[ASSIGNED TASK]
Please transcribe the entries exactly and omit the images they contain.

*** PROVIDED RECORDS ***

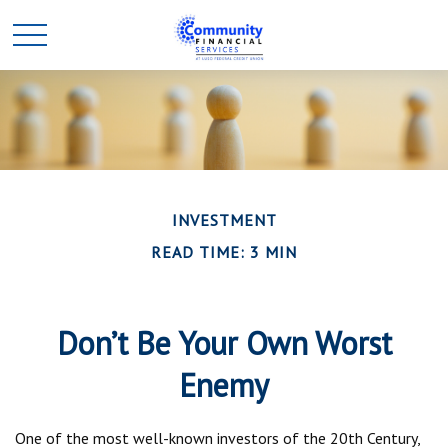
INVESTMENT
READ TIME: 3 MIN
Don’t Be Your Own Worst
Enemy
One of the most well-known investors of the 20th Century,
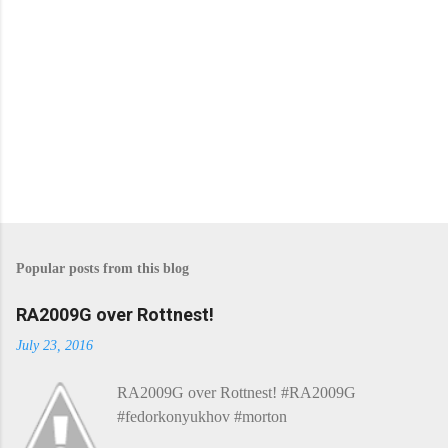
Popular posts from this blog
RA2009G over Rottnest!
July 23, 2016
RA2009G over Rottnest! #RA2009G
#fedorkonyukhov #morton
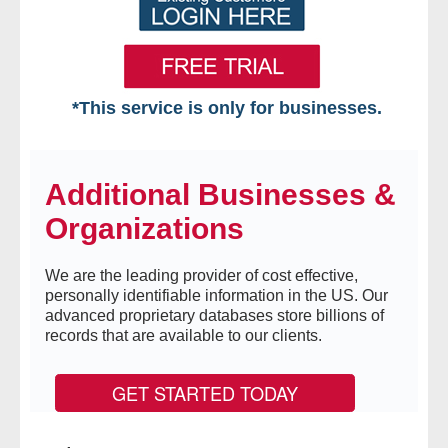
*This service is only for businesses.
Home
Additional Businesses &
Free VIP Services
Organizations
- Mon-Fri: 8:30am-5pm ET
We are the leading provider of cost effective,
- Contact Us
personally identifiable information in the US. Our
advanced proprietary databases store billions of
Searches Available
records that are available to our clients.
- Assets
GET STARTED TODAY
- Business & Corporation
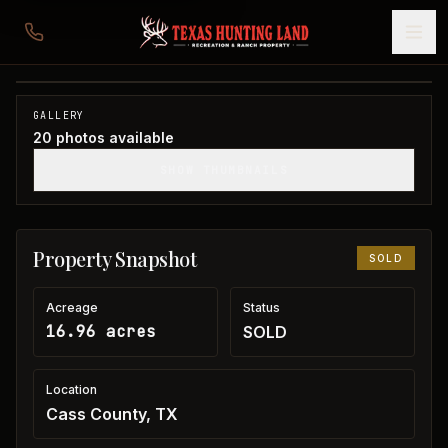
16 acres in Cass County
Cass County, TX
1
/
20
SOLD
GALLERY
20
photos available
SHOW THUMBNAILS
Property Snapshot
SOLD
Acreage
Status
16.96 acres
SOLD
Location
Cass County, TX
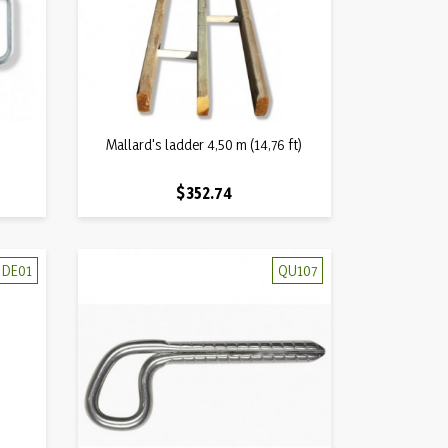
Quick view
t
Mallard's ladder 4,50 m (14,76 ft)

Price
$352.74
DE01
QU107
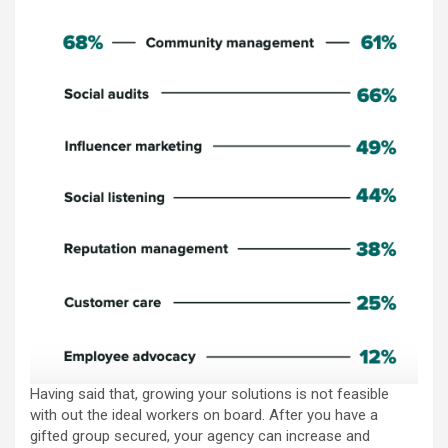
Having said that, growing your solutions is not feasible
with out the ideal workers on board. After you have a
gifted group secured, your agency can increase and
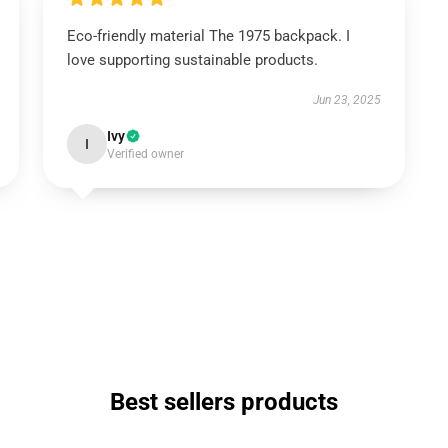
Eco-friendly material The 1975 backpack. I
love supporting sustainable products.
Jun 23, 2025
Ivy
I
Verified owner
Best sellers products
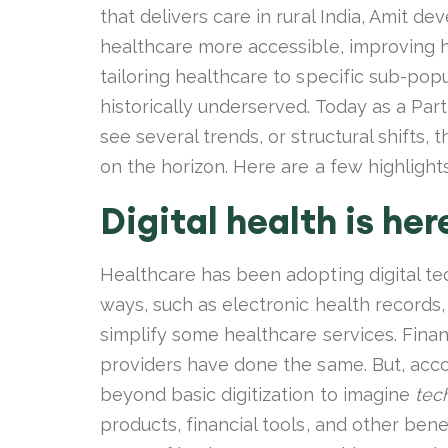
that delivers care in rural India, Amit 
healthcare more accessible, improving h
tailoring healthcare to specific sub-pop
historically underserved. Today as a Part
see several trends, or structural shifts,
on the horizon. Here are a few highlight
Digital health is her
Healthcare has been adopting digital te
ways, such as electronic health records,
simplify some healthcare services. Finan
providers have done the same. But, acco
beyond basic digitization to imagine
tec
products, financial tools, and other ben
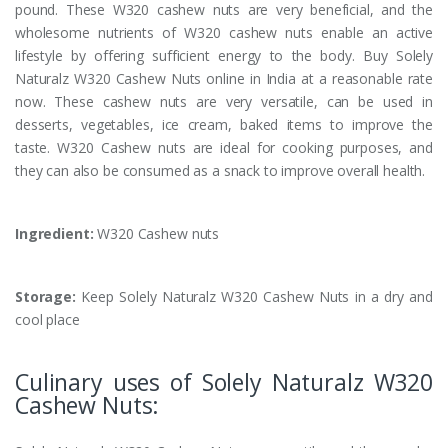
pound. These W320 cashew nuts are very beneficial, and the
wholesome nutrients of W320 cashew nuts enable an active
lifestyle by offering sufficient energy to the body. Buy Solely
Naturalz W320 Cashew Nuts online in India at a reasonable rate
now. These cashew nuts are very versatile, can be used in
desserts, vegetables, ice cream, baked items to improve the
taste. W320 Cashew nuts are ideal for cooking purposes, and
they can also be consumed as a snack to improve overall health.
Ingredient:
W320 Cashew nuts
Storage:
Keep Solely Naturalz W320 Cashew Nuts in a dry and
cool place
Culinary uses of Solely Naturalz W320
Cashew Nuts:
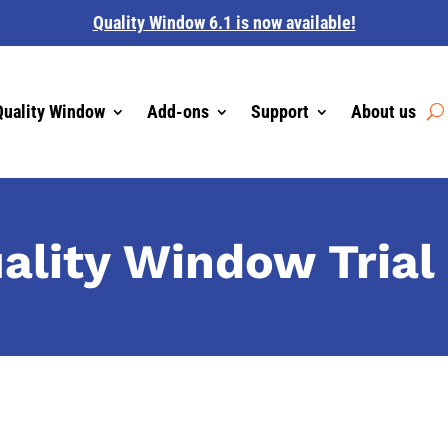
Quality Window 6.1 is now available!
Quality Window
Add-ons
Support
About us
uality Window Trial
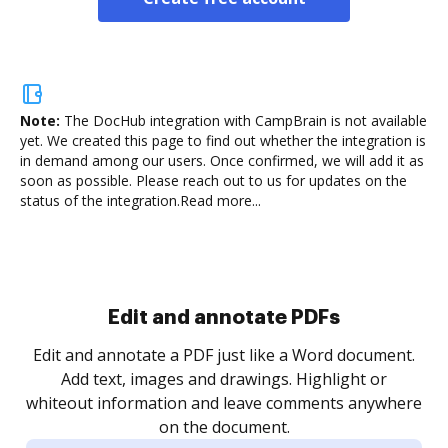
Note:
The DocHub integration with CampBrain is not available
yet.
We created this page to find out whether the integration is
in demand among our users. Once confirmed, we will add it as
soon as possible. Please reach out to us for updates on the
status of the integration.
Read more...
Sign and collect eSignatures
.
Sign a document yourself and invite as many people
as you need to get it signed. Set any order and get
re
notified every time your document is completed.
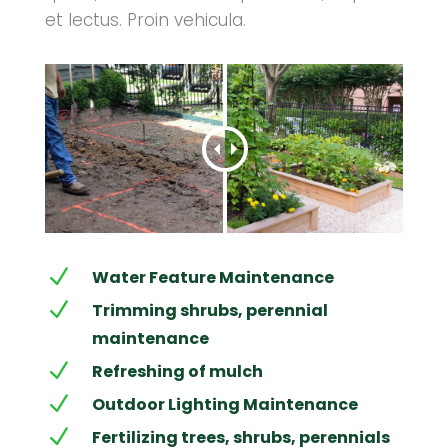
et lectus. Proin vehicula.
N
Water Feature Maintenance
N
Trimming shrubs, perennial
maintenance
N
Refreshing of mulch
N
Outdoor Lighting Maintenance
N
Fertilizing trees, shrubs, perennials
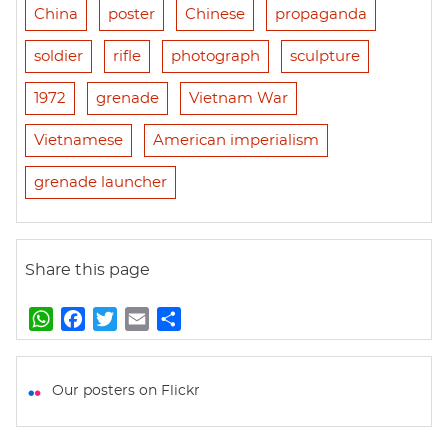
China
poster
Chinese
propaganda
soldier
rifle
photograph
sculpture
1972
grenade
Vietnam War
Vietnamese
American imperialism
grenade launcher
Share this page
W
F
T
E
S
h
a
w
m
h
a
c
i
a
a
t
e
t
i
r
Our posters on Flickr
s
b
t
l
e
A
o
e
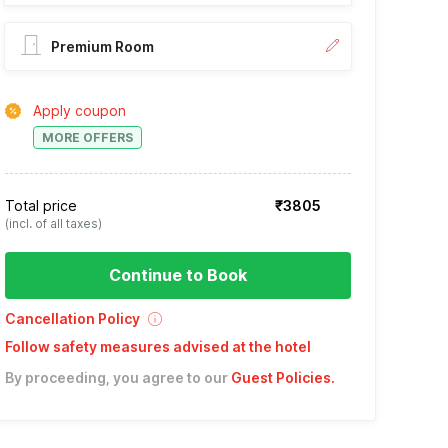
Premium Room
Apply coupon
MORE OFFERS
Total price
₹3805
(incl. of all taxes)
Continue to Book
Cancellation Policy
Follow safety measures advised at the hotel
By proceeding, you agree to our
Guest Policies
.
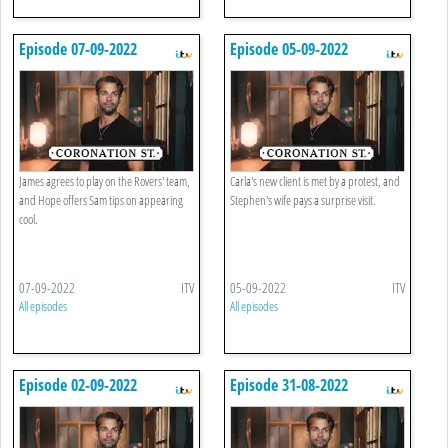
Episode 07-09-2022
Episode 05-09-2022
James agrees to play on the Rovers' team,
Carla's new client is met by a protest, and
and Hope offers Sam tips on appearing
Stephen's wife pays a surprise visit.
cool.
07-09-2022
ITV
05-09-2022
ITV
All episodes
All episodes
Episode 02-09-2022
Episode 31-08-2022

*** End of PROVIDED RECORDS ***

[YOUR RESPONSE]
INVESTMENT
READ TIME: 3 MIN
Don’t Be Your Own Worst
Enemy
One of the most well-known investors of the 20th Century,
Popular posts from this blog
RA2009G over Rottnest!
July 23, 2016
RA2009G over Rottnest! #RA2009G
#fedorkonyukhov #morton
*This service is only for businesses.
Home
Additional Businesses &
Free VIP Services
Organizations
- Mon-Fri: 8:30am-5pm ET
We are the leading provider of cost effective,
- Contact Us
personally identifiable information in the US. Our
advanced proprietary databases store billions of
Searches Available
records that are available to our clients.
- Assets
GET STARTED TODAY
- Business & Corporation
16 acres in Cass County
Cass County, TX
1
/
20
SOLD
GALLERY
20
photos available
SHOW THUMBNAILS
Property Snapshot
SOLD
Acreage
Status
16.96 acres
SOLD
Location
Cass County, TX
Quick view
t
Mallard's ladder 4,50 m (14,76 ft)

Price
$352.74
DE01
QU107
Having said that, growing your solutions is not feasible
with out the ideal workers on board. After you have a
gifted group secured, your agency can increase and
Eco-friendly material The 1975 backpack. I
love supporting sustainable products.
Jun 23, 2025
Ivy
I
Verified owner
Best sellers products
that delivers care in rural India, Amit 
healthcare more accessible, improving h
tailoring healthcare to specific sub-pop
historically underserved. Today as a Part
see several trends, or structural shifts,
on the horizon. Here are a few highlight
Digital health is her
Healthcare has been adopting digital te
ways, such as electronic health records,
simplify some healthcare services. Finan
providers have done the same. But, acco
beyond basic digitization to imagine
tec
products, financial tools, and other ben
pound. These W320 cashew nuts are very beneficial, and the
wholesome nutrients of W320 cashew nuts enable an active
lifestyle by offering sufficient energy to the body. Buy Solely
Naturalz W320 Cashew Nuts online in India at a reasonable rate
now. These cashew nuts are very versatile, can be used in
desserts, vegetables, ice cream, baked items to improve the
taste. W320 Cashew nuts are ideal for cooking purposes, and
they can also be consumed as a snack to improve overall health.
Ingredient:
W320 Cashew nuts
Storage:
Keep Solely Naturalz W320 Cashew Nuts in a dry and
cool place
Culinary uses of Solely Naturalz W320
Cashew Nuts:
Quality Window 6.1 is now available!
Quality Window
Add-ons
Support
About us
uality Window Trial
Note:
The DocHub integration with CampBrain is not available
yet.
We created this page to find out whether the integration is
in demand among our users. Once confirmed, we will add it as
soon as possible. Please reach out to us for updates on the
status of the integration.
Read more...
Sign and collect eSignatures
.
Sign a document yourself and invite as many people
as you need to get it signed. Set any order and get
re
notified every time your document is completed.
et lectus. Proin vehicula.
N
Water Feature Maintenance
N
Trimming shrubs, perennial
maintenance
N
Refreshing of mulch
N
Outdoor Lighting Maintenance
N
Fertilizing trees, shrubs, perennials
China
poster
Chinese
propaganda
soldier
rifle
photograph
sculpture
1972
grenade
Vietnam War
Vietnamese
American imperialism
grenade launcher
Share this page
W
F
T
E
S
h
a
w
m
h
a
c
i
a
a
t
e
t
i
r
Our posters on Flickr
s
b
t
l
e
A
o
e
Premium Room
Apply coupon
MORE OFFERS
Total price
₹3805
(incl. of all taxes)
Continue to Book
Cancellation Policy
Follow safety measures advised at the hotel
By proceeding, you agree to our
Guest Policies
.
Episode 07-09-2022
Episode 05-09-2022
James agrees to play on the Rovers' team,
Carla's new client is met by a protest, and
and Hope offers Sam tips on appearing
Stephen's wife pays a surprise visit.
cool.
07-09-2022
ITV
05-09-2022
ITV
All episodes
All episodes
Episode 02-09-2022
Episode 31-08-2022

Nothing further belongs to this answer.